Imagine you were designing the bank from scratch having no knowledge of the current banking system. How would you do it? The most obvious thing would be if a customer deposits money, you would hold 100% of the money 1 to 1 exactly how they deposited it. Then the bank could make money by providing services to their customers.

If I had to bet, most people who have money in a bank today think this is how banks work.

But in reality, when a bank receives money, a bank will take some percentage of their customers deposits (90% or so), and then invest that money trying to make a return on it. This works as long as all customers don't try to withdraw their money at once.

But when enough customers... say 10% of the customers try to withdraw money from the bank at once, since 90% of the money was in other investments, the money isn't really there, and you get a bank run.

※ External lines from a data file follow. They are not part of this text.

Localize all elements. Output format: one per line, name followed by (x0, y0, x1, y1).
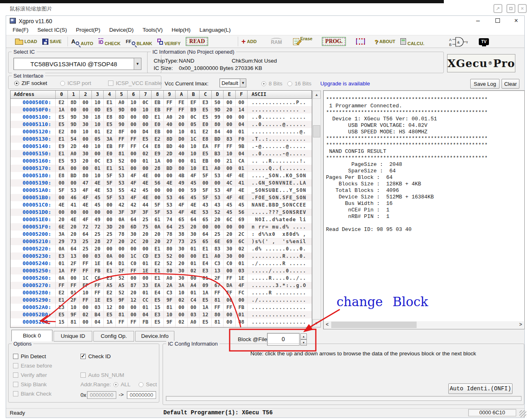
hex-byte[interactable]: E5 (152, 318, 164, 326)
hex-byte[interactable]: 65 (200, 216, 212, 223)
hex-byte[interactable]: 43 (200, 201, 212, 209)
hex-byte[interactable]: 20 (176, 113, 188, 121)
hex-byte[interactable]: E1 (200, 165, 212, 172)
hex-byte[interactable]: 41 (68, 201, 80, 209)
hex-byte[interactable]: 44 (140, 201, 152, 209)
hex-byte[interactable]: 41 (236, 179, 248, 187)
minimize-button[interactable]: – (472, 17, 484, 24)
hex-byte[interactable]: 01 (236, 260, 248, 267)
chevron-down-icon[interactable]: ▼ (240, 79, 246, 87)
hex-byte[interactable]: 80 (80, 172, 92, 179)
hex-byte[interactable]: 1A (200, 289, 212, 296)
hex-byte[interactable]: 00 (116, 252, 128, 260)
hex-byte[interactable]: 3F (140, 209, 152, 216)
hex-byte[interactable]: 53 (164, 209, 176, 216)
hex-byte[interactable]: 00 (164, 157, 176, 165)
hex-byte[interactable]: 30 (80, 121, 92, 128)
hex-byte[interactable]: CA (236, 157, 248, 165)
hex-byte[interactable]: 10 (92, 121, 104, 128)
hex-byte[interactable]: 80 (176, 165, 188, 172)
hex-byte[interactable]: 10 (224, 150, 236, 157)
hex-byte[interactable]: 00 (92, 209, 104, 216)
hex-byte[interactable]: 20 (224, 231, 236, 238)
hex-byte[interactable]: FF (164, 106, 176, 113)
menu-item[interactable]: Tools(V) (138, 26, 167, 35)
hex-byte[interactable]: 4F (188, 172, 200, 179)
hex-byte[interactable]: EB (152, 128, 164, 135)
hex-row[interactable]: 000052D0:E310000312800001158100001AFFFFF… (11, 326, 312, 328)
hex-byte[interactable]: 4F (128, 179, 140, 187)
hex-byte[interactable]: FF (224, 143, 236, 150)
hex-byte[interactable]: 13 (212, 267, 224, 274)
hex-byte[interactable]: 2A (164, 282, 176, 289)
hex-byte[interactable]: 12 (104, 304, 116, 311)
hex-byte[interactable]: FF (128, 267, 140, 274)
hex-byte[interactable]: 01 (140, 326, 152, 328)
hex-byte[interactable]: 30 (80, 150, 92, 157)
hex-byte[interactable]: 42 (128, 187, 140, 194)
hex-byte[interactable]: 33 (140, 282, 152, 289)
hex-byte[interactable]: 20 (92, 245, 104, 252)
hex-byte[interactable]: 49 (176, 179, 188, 187)
hex-byte[interactable]: 53 (164, 194, 176, 201)
verify-button[interactable]: VERIFY (157, 37, 180, 46)
zif-socket-radio[interactable]: ZIF socket (14, 80, 47, 86)
hex-byte[interactable]: 12 (104, 326, 116, 328)
hex-byte[interactable]: 9F (116, 296, 128, 304)
hex-byte[interactable]: 53 (116, 179, 128, 187)
hex-byte[interactable]: 9B (236, 143, 248, 150)
hex-byte[interactable]: 00 (104, 209, 116, 216)
hex-table[interactable]: Address0123456789ABCDEFASCII 000050E0:E2… (10, 90, 312, 328)
hex-byte[interactable]: 8D (116, 113, 128, 121)
fit-frame-icon[interactable] (506, 4, 515, 13)
hex-byte[interactable]: 8F (116, 128, 128, 135)
hex-byte[interactable]: 14 (236, 106, 248, 113)
hex-byte[interactable]: B9 (188, 106, 200, 113)
hex-byte[interactable]: 83 (224, 135, 236, 143)
hex-byte[interactable]: 1E (140, 267, 152, 274)
hex-byte[interactable]: 04 (140, 311, 152, 318)
hex-byte[interactable]: FF (80, 282, 92, 289)
hex-byte[interactable]: 56 (236, 209, 248, 216)
hex-byte[interactable]: E1 (104, 165, 116, 172)
hex-byte[interactable]: 20 (176, 260, 188, 267)
hex-byte[interactable]: 53 (212, 194, 224, 201)
hex-byte[interactable]: 10 (80, 128, 92, 135)
hex-byte[interactable]: 10 (188, 165, 200, 172)
hex-byte[interactable]: 2C (236, 231, 248, 238)
hex-byte[interactable]: 8D (164, 135, 176, 143)
hex-byte[interactable]: 2F (212, 274, 224, 282)
hex-byte[interactable]: 00 (212, 179, 224, 187)
hex-byte[interactable]: FF (116, 318, 128, 326)
hex-byte[interactable]: 4F (80, 216, 92, 223)
hex-byte[interactable]: FF (212, 326, 224, 328)
hex-byte[interactable]: B4 (92, 311, 104, 318)
hex-byte[interactable]: 3F (128, 209, 140, 216)
hex-byte[interactable]: 45 (188, 194, 200, 201)
hex-byte[interactable]: E2 (152, 135, 164, 143)
hex-byte[interactable]: FF (80, 260, 92, 267)
hex-byte[interactable]: EF (188, 99, 200, 106)
hex-byte[interactable]: 00 (128, 150, 140, 157)
hex-byte[interactable]: 00 (176, 121, 188, 128)
hex-byte[interactable]: 55 (116, 187, 128, 194)
hex-byte[interactable]: 3D (104, 223, 116, 231)
hex-row[interactable]: 000051F0:6E2072723D206D750A6425200000000… (11, 223, 312, 231)
hex-row[interactable]: 00005240:012FFF1EE4D1C001E2522001E4C3C00… (11, 260, 312, 267)
hex-byte[interactable]: D4 (140, 128, 152, 135)
about-button[interactable]: ?ABOUT (374, 38, 395, 45)
hex-byte[interactable]: 20 (116, 238, 128, 245)
hex-byte[interactable]: 21 (224, 157, 236, 165)
hex-byte[interactable]: 00 (56, 179, 68, 187)
hex-byte[interactable]: 02 (188, 267, 200, 274)
hex-byte[interactable]: FF (92, 289, 104, 296)
hex-byte[interactable]: 10 (68, 304, 80, 311)
log-panel[interactable]: ****************************************… (323, 90, 525, 329)
hex-byte[interactable]: 53 (164, 201, 176, 209)
hex-byte[interactable]: 78 (164, 231, 176, 238)
hex-byte[interactable]: E3 (200, 267, 212, 274)
hex-row[interactable]: 00005260:0A001CC6E3520000E1A03000012FFF1… (11, 274, 312, 282)
hex-row[interactable]: 00005250:1AFFFFFBE12FFF1EE1803002E313000… (11, 267, 312, 274)
hex-byte[interactable]: E3 (152, 311, 164, 318)
hex-byte[interactable]: 40 (176, 150, 188, 157)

Silicon Valley Bank is not new, the whole reason we have FDIC insurance is to protect against bank runs. As long as this is the system we follow, we will continue to get bank runs.

I feel like the entire banking system is broken because "The money isn't actually there". There needs to be a better way then relying to the government to bail out banks who make bad investments. Either a bank should be backed 1 to 1, or there should be some other way to keep hold of your money.

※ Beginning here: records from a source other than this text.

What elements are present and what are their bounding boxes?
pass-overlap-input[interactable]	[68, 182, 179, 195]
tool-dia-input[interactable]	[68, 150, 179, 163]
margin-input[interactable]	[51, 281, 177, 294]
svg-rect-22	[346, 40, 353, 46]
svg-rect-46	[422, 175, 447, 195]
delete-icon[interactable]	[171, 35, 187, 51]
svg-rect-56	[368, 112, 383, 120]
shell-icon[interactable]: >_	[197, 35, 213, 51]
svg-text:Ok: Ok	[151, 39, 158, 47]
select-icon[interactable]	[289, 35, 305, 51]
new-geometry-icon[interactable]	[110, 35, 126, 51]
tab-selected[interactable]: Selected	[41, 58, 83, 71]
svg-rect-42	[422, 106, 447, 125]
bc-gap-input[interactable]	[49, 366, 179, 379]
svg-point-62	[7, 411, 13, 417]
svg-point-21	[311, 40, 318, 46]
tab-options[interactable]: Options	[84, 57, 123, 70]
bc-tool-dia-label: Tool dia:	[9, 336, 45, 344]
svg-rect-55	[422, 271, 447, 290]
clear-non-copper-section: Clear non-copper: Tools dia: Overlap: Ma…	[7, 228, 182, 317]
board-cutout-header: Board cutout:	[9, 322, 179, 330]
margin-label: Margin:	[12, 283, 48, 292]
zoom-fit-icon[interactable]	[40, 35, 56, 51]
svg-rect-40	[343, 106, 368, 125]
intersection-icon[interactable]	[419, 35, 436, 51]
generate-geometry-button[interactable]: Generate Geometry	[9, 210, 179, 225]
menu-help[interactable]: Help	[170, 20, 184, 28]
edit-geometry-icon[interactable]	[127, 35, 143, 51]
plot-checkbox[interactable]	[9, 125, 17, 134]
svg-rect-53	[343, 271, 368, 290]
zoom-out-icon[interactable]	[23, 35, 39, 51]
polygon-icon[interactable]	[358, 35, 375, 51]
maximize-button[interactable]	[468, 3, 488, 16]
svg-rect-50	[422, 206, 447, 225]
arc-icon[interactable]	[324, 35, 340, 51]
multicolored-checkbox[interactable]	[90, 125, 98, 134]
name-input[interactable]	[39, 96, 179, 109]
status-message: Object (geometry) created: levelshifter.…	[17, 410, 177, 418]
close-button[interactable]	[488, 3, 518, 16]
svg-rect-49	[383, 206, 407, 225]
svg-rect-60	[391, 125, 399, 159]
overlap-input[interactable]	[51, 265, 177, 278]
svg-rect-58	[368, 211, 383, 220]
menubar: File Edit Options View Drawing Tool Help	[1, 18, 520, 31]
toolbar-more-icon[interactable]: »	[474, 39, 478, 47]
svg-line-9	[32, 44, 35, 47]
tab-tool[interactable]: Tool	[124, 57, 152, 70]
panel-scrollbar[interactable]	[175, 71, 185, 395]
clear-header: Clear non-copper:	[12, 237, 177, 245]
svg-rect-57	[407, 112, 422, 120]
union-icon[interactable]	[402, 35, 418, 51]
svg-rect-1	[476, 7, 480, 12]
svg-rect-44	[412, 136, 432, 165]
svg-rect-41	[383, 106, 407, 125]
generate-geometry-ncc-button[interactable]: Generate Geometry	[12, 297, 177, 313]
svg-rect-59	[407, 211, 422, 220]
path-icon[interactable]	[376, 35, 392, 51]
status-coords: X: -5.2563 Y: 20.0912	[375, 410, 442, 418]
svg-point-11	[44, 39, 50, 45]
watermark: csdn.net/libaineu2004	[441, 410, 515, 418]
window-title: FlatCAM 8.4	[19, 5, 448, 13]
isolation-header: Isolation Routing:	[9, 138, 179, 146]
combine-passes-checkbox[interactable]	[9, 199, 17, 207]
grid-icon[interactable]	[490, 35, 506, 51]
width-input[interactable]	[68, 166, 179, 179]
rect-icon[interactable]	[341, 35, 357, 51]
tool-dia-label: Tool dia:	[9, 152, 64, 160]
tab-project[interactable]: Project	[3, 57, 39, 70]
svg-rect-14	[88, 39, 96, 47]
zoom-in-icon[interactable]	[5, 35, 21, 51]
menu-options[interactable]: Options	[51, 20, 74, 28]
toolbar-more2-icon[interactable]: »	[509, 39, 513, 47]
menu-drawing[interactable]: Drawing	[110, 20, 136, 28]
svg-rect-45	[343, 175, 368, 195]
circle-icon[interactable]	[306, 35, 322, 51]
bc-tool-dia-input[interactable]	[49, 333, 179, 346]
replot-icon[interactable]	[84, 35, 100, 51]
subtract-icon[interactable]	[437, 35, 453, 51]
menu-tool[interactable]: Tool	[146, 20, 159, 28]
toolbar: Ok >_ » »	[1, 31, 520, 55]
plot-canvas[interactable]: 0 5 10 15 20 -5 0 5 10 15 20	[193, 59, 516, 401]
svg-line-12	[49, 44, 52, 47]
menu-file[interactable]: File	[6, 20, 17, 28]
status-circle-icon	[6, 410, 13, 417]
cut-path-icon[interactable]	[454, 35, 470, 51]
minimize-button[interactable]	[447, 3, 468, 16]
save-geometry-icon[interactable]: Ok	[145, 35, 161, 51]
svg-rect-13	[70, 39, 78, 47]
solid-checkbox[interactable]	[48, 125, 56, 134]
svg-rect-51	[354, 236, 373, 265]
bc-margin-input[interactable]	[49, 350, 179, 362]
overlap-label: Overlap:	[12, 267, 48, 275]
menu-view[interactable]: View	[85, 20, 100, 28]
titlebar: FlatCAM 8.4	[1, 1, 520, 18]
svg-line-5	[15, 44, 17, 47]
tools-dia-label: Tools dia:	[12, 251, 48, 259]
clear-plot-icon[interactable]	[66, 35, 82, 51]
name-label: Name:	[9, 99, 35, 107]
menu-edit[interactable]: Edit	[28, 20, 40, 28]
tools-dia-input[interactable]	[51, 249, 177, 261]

> Imagine you were designing the bank from scratch having no knowledge of the current banking system. How would you do it? The most obvious thing would be if a customer deposits money, you would hold 100% of the money 1 to 1 exactly how they deposited it. Then the bank could make money by providing services to their customers.

Now imagine you've finally settled on a cost structure that can pay all of your insurance, operating costs, payroll, and everything else. You charge monthly fees and you might also charge per-interaction fees to do anything or talk to anyone.

Then a competitor comes along that operates in a fractional reserve manner. They not only offer zero fees, they actually pay customers interest to keep their money in the bank. There is a risk of failure, but it's rare and all evidence points to customers not suffering massive losses when it does happen due to various regulations. Inconvenient, yes, but it's unlikely that you're going to lose all of your money.

The majority of your customers would leave for the competitor bank.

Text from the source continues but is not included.